I’m hugely respectful of science and I primarily use its capacity to be knowledgable about what I’m doing clinically, but I’m also working with people day-to-day, and sometimes clinging to a science-only philosophy does a disservice to the people who need care in practice.


The three laws of medicine (in my view):

1.  No matter how much data we gather, we will never be able to fully understand why our bodies accept and reject certain substances, situations, values, environments.

2. We are all emotionally biased. Science does its best to attempt a removal of bias, but it is a human condition. In fact it’s the only way we can make decisions in life.
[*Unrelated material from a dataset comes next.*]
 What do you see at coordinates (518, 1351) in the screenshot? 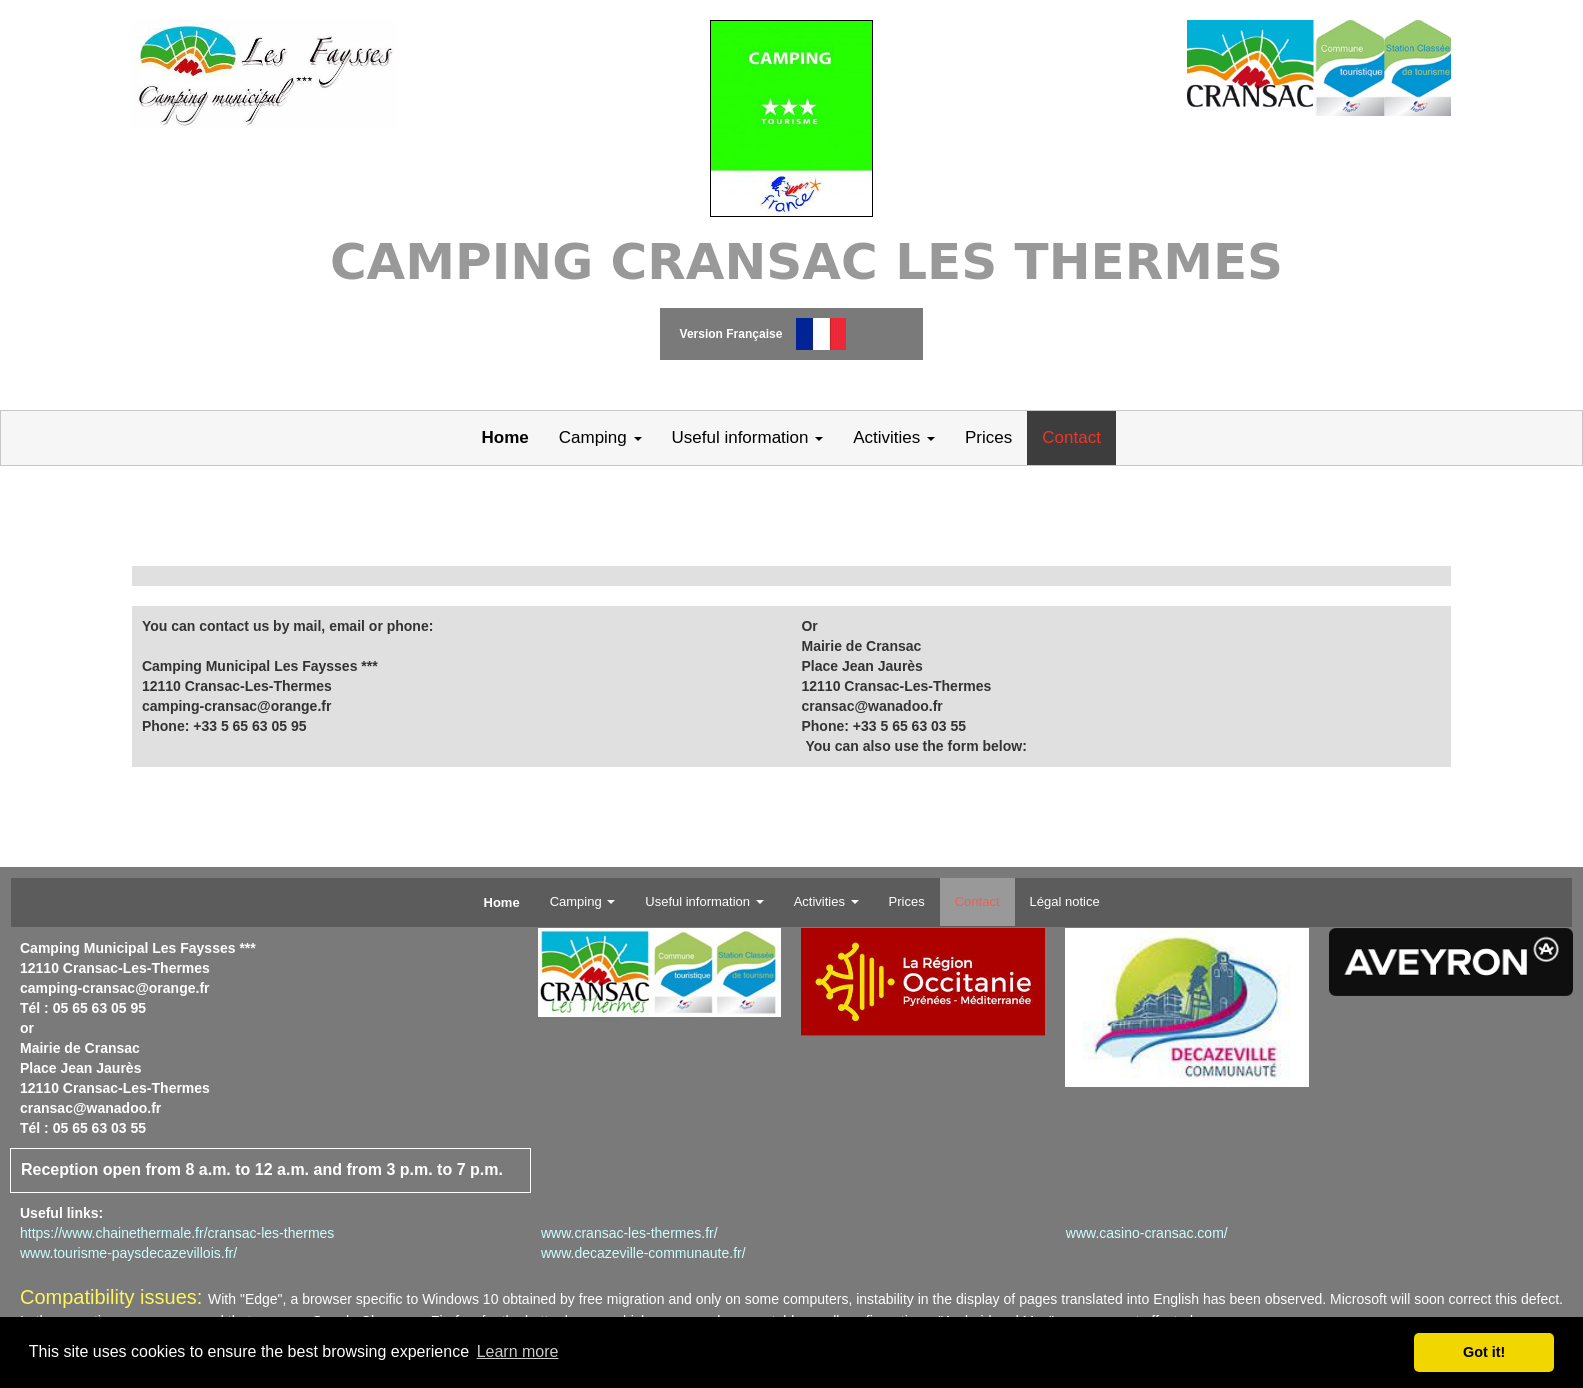
I see `Learn more [button]` at bounding box center [518, 1351].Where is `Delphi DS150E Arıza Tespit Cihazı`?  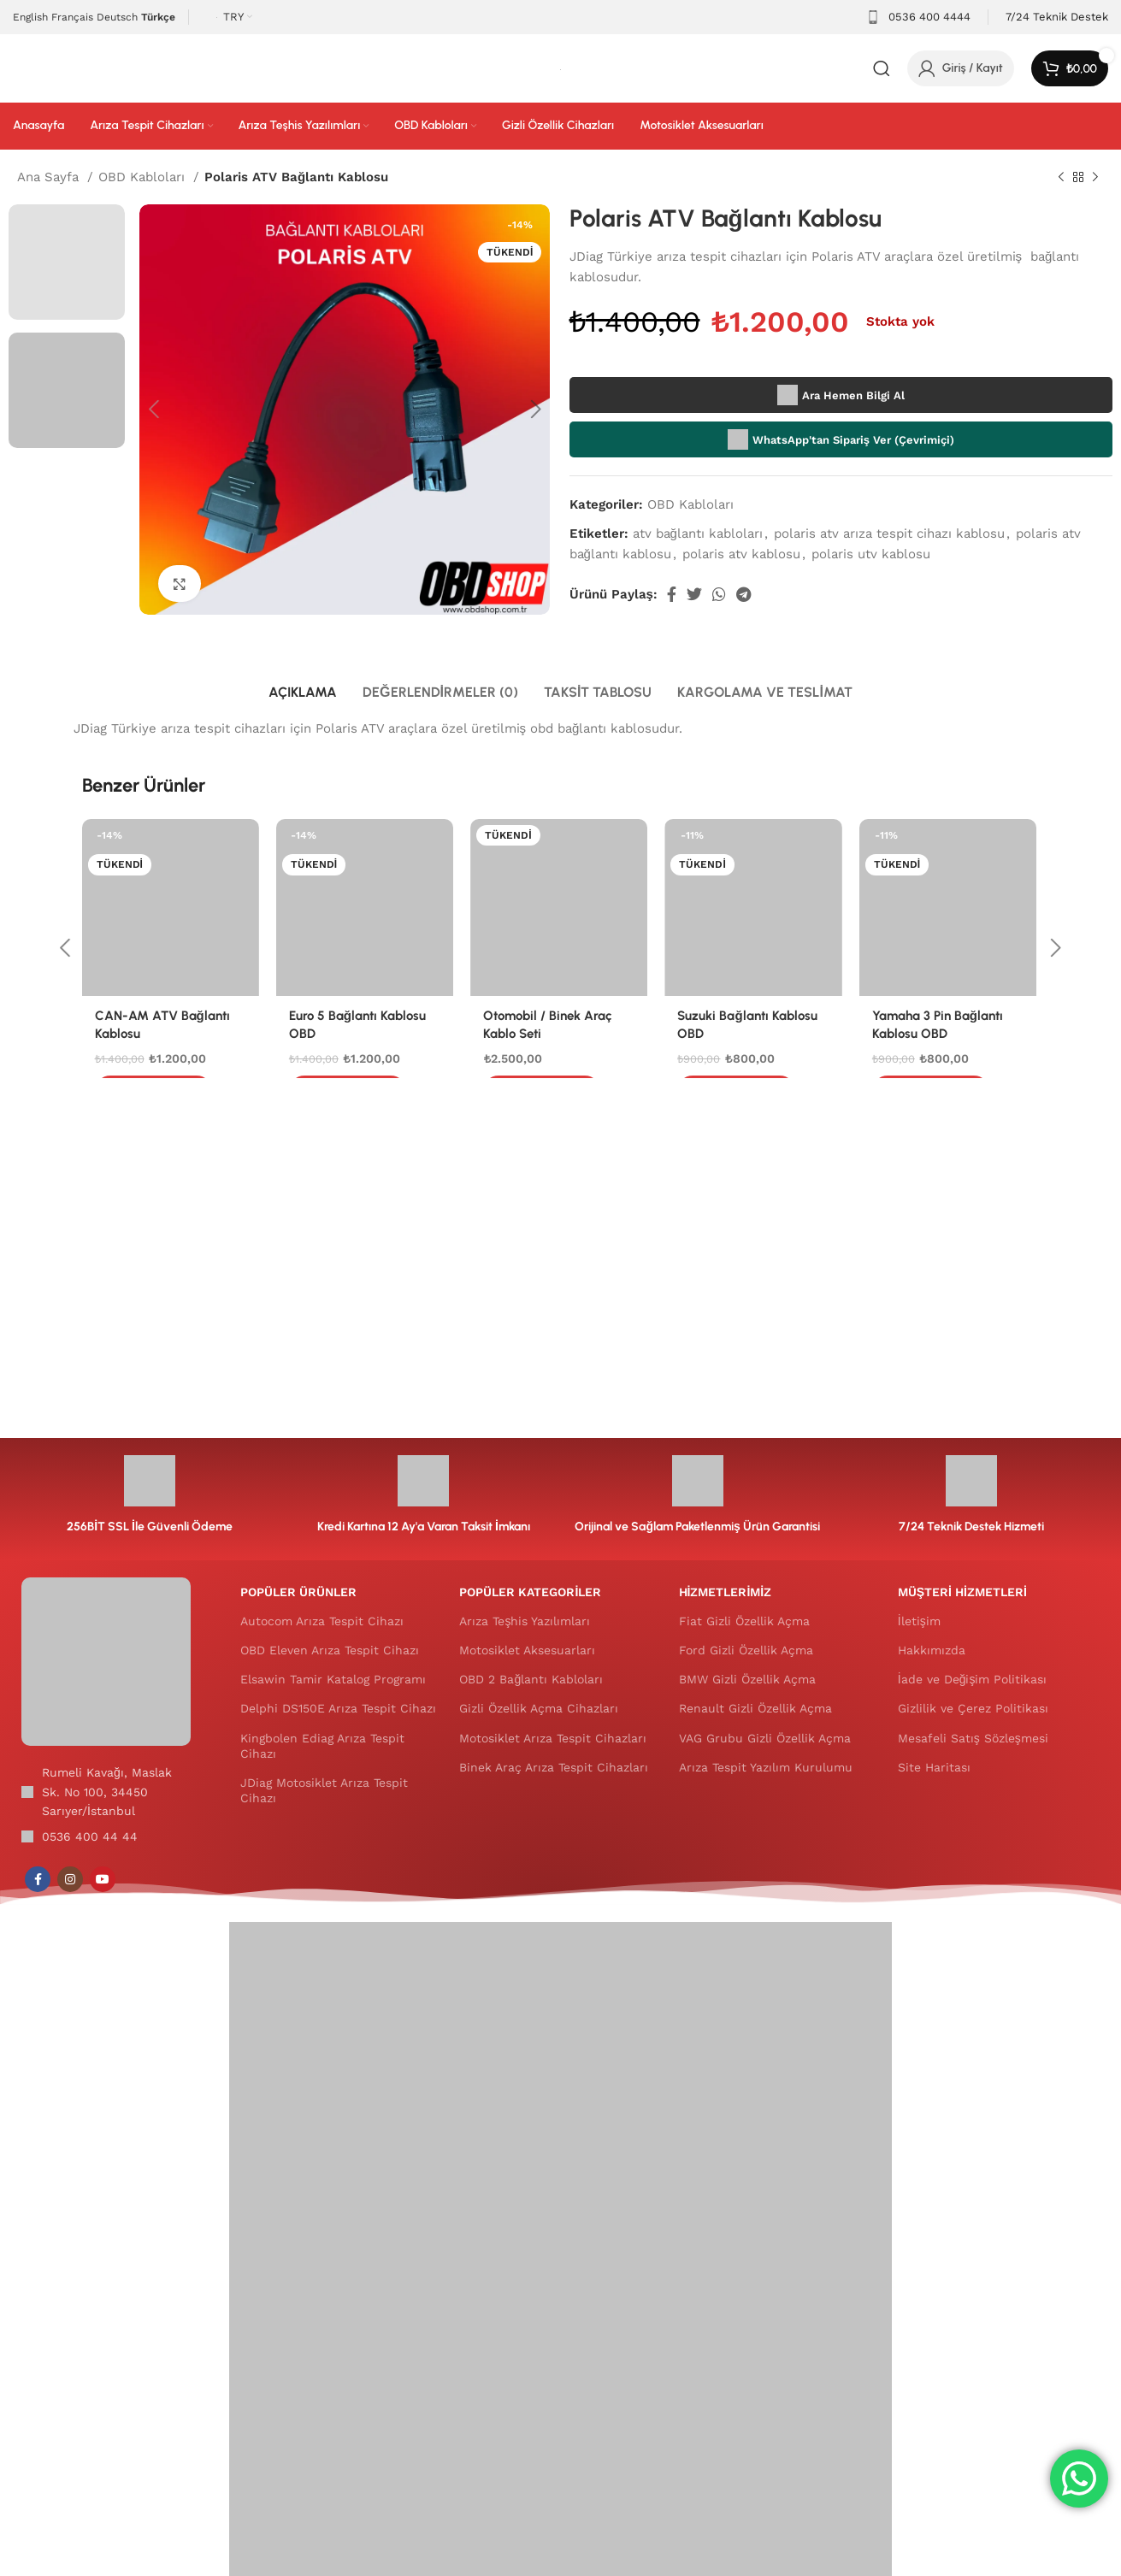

People who are devoid of emotional/intuitive brain centers (say through a brain injury/accident) cannot make the simplest decisions in daily life. Making decisions is not purely rational – we need emotion to guide us. But it is irresponsible to make decisions purely on intuition or purely on rational information.

3. Whenever people are weak or vulnerable (especially in health), there are always other people looking to capitalize on that fear. Be wary of anything that claims a cure by purchasing products through trusting a practitioner only, without allowing it to run through your own intuitive and rational filter. Both homeopathy and any scientific product can lure patients to drink the koolaid.

We all just have to do our best weighing out the information with our gut feelings and just be ok with the fact that we’ll all probably be duped a few times in life and – ideally we don’t get angry or feel shame about it or defend our choices, and instead take it as a given that sometimes the science is incorrect and sometimes our intuitions guide us astray and our job is to swallow our pride, laugh it off and keep learning.


With this in mind, an answer to a few questions you may have:

Should homeopathy be covered? No

Should people at home have the right to use homeopathy without public lynching? Yes.

Should Health care practitioners be corrected for claiming that homeopathy is evidence based? Yes.

Should Health care practitioners be handcuffed to only evidence-based therapies? No.

How can we build a system where patients feel free to disclose the alternative therapies they are using, without feeling shame or ridicule?

And for patients to be partners with the medical system in their health journey, so if they are advised to be monitored or medicated they trust that their health care practitioner is working in a patient’s best interest, rather than assuming they are avoiding liability or aiming for financial gains.

I don't have an answer, but I’m a fan of education, full disclosure & freedom without harming others.